(Saved data entries)
**********
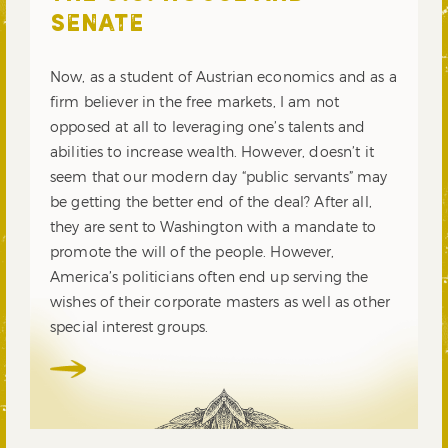
SENATE
Now, as a student of Austrian economics and as a
firm believer in the free markets, I am not
opposed at all to leveraging one’s talents and
abilities to increase wealth. However, doesn’t it
seem that our modern day “public servants” may
be getting the better end of the deal? After all,
they are sent to Washington with a mandate to
promote the will of the people. However,
America’s politicians often end up serving the
wishes of their corporate masters as well as other
special interest groups.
**********
| What the task requires |
Give back exactly the lines running from the line that has "America’s politicians often" to the end of the entries above.

| Result |
America’s politicians often end up serving the
wishes of their corporate masters as well as other
special interest groups.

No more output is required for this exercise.